STOP AL MOBBING INFERMIERISTICO
L’articolo è rivolto ai professionisti del campo sanitario, in particolare gli infermieri, e ha lo scopo di far luce ad un tema importante quale il mobbing e dare gli strumenti per tutelarsi. Infatti, ogni settore lavorativo ha in comune con gli altri tematiche generali, ma anche particolarità proprie: a questo proposito, per gli infermieri riteniamo siano importanti la definizione di mobbing strutturale e organizzativo e gli ultimi 2 articoli citati dal codice penale (610 e 595). Non è raro il caso di superiori che costringono gli infermieri a tollerare od omettere pratiche sanitarie, al pari delle possibili diffamazioni nei confronti degli infermieri da parte di pazienti, colleghi e superiori, con cui sono quotidianamente a contatto. In entrambi i casi è prevista la reclusione del colpevole.
Fonte: Redazione Nurse Times.org – articolo del 3 febbraio 2020
Sintesi a cura di Michela Spirito – Volontaria Risorsa
L’articolo integrale è a questo link
Il mobbing consiste in una persecuzione che viene esercitata sul posto di lavoro verso una persona dal capo o da uno o più colleghi al fine di emarginare, sabotare professionalmente e/o attuare violenza psicologica e/o fisica.
Vi sono più tipi di mobbing:
- Verticale: quando l’atto è commesso da un superiore nei confronti dei sottoposti (è il più comune);
- Orizzontale: quando sono i colleghi a mettere in atto i comportamenti lesivi del benessere e dei diritti della persona;
- Strutturale o organizzativo: consiste in una prassi consolidata, non necessariamente dolosa, messa in atto dall’azienda e supportata da ignoranza o vecchie concezioni del lavoro.

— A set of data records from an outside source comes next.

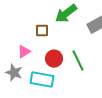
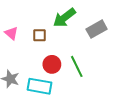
pink triangle: (24, 52) -> (11, 33), moved, turned -48

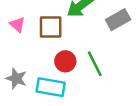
brown square: (39, 35) -> (51, 27), size x1.5

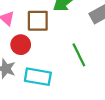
red circle: (65, 61) -> (21, 45), moved

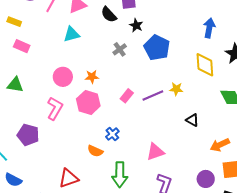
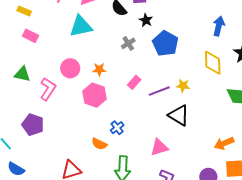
cyan triangle: (72, 34) -> (81, 26), size x1.4
pink rectangle: (127, 96) -> (134, 82), moved
pink L-shape: (55, 108) -> (48, 89), moved
black triangle: (192, 120) -> (179, 115), moved, size x1.6

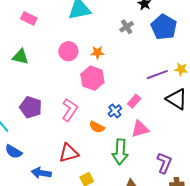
pink rectangle: (134, 82) -> (134, 101), moved
pink L-shape: (48, 89) -> (70, 110), moved
pink triangle: (159, 147) -> (140, 129), moved

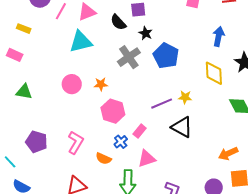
pink rectangle: (29, 18) -> (15, 55), moved
gray cross: (127, 27) -> (129, 57), size x1.6
pink hexagon: (92, 78) -> (113, 111), moved

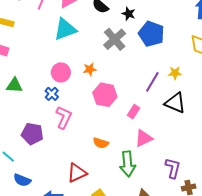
purple line: (162, 104) -> (152, 82), turned -30
blue cross: (121, 142) -> (52, 94), moved
pink L-shape: (76, 143) -> (64, 117), moved

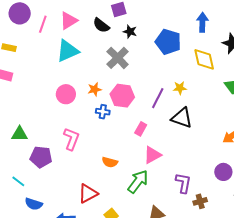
blue pentagon: (151, 34) -> (168, 42), moved
green triangle: (14, 85) -> (20, 134), moved
blue cross: (52, 94) -> (103, 112), moved, turned -32
pink hexagon: (105, 95) -> (122, 96), moved
green arrow: (128, 164) -> (138, 182), turned -135

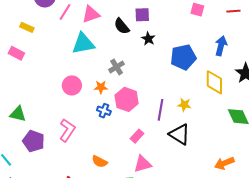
blue pentagon: (168, 42) -> (183, 57), turned 30
gray cross: (118, 58) -> (117, 67), moved, size x0.7
purple line: (158, 98) -> (161, 110), turned -30

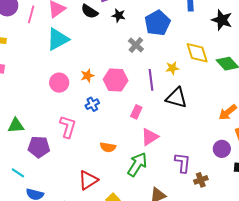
gray cross: (117, 67) -> (136, 45), moved
yellow diamond: (214, 82) -> (197, 53), moved
blue cross: (104, 111) -> (92, 104), moved, turned -32

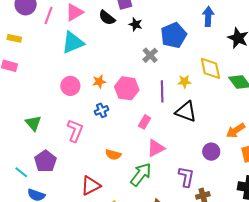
green triangle: (16, 126) -> (33, 123), moved, turned 48
purple pentagon: (39, 147) -> (45, 161), moved, turned 30
purple circle: (222, 149) -> (211, 152), moved

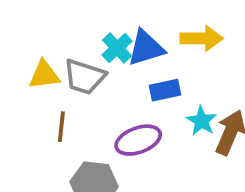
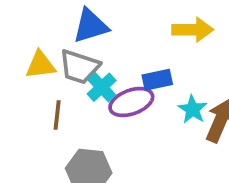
cyan cross: (117, 48) -> (102, 87), moved
blue triangle: (146, 48) -> (91, 26), moved
purple ellipse: (138, 140) -> (131, 102), moved

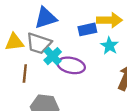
blue rectangle: (157, 80) -> (87, 29), moved
purple ellipse: (131, 102) -> (71, 65), turned 32
cyan star: (193, 109) -> (109, 46), moved

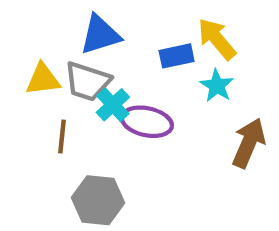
yellow arrow: (109, 20) -> (217, 39), turned -130

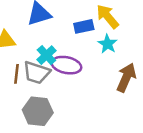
gray trapezoid: (87, 81) -> (36, 73), moved

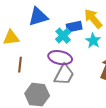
cyan cross: (46, 55) -> (63, 36), moved
gray trapezoid: (36, 73) -> (64, 75), moved, turned -80

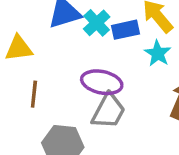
cyan cross: (63, 36) -> (97, 23), moved

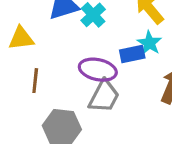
blue rectangle: (125, 30) -> (132, 54), moved

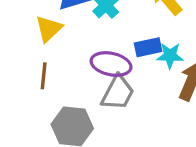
yellow triangle: (21, 38) -> (49, 29), moved, turned -36
cyan star: (149, 43) -> (170, 56), moved, turned -30

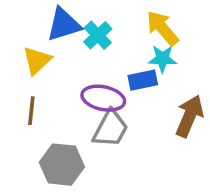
cyan star: (170, 56) -> (162, 59), moved

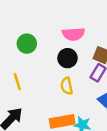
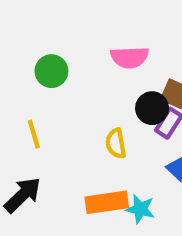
black circle: (67, 58) -> (152, 108), moved

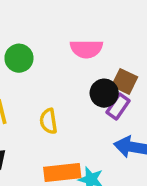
yellow semicircle: (116, 143) -> (48, 121), moved

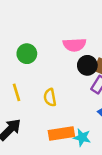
black circle: (104, 93) -> (87, 65), moved

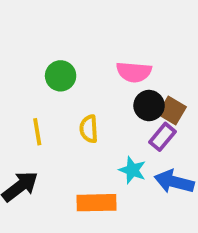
yellow semicircle: (50, 97) -> (89, 129), moved
cyan star: (82, 137) -> (132, 170), moved

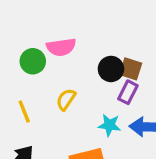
pink semicircle: (134, 72) -> (61, 47), moved
yellow semicircle: (89, 129) -> (66, 99), turned 50

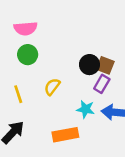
pink semicircle: (61, 47) -> (26, 28), moved

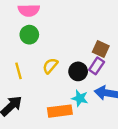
black circle: (89, 65) -> (78, 71), moved
cyan star: (86, 109) -> (80, 98), moved

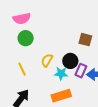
purple rectangle: (97, 66) -> (81, 71), moved
cyan star: (80, 98) -> (61, 73), moved

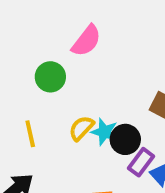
pink semicircle: (22, 19) -> (86, 41), moved, turned -54
cyan star: (61, 73) -> (104, 132), moved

La legislazione italiana, attraverso la Costituzione, il codice civile e il codice penale, tutela da queste condotte, in particolare:
- La Costituzione agli articoli 2, 3 e 41 riconosce tutela al lavoratore nel suo ambiente di lavoro nel cui interno deve essere assicurata la piena possibilità di esplicitare la propria personalità e capacità professionale;
- Il codice civile all’articolo 2043 (principio del neminem laedere) obbliga a risarcire il danno a chi cagiona un danno ingiusto; all’articolo 2087 obbliga il datore di lavoro di tutelare l’integrità psicologica, fisica e morale dei suoi lavoratori; all’articolo 2103 non permette il demansionamento della persona a meno che non vi sia giusta causa per il licenziamento: la questione è in via di revisione a seguito delle proposte di legge in discussione alla Camera e al Senato. Infine agli articoli 1175 e 1375 che prevedono, anche in caso di procedimenti disciplinari, di agire secondo i principi di correttezza e buona fede;
- Il codice penale non prevede per il mobbing un reato “ad hoc” ma tutela da fattispecie di reato applicabili di volta in volta, per esempio, se dal mobbing derivano atti anticonservativi il codice con l’articolo 580 punisce chi istiga o aiuta al suicidio; all’articolo 660 disciplina il reato di molestie che spesso si possono riferire al contesto di lavoro; frequente, in ambito infermieristico, è il reato previsto dall’art.610 c.p. che recita: “Chiunque, con violenza o minaccia, costringe altri a fare, tollerare od omettere qualche cosa è punito con la reclusione fino a quattro anni”. Ma sono anche punibili le diffamazioni, con l’articolo 595, secondo cui: “Chiunque, comunicando con più persone, offende l’altrui reputazione, è punito con la reclusione fino a un anno o con la multa fino a 1.32 euro. Se l’offesa consiste nell’attribuzione di un fatto determinato, la pena è della reclusione fino a due anni, ovvero della multa fino a 2.065 euro”.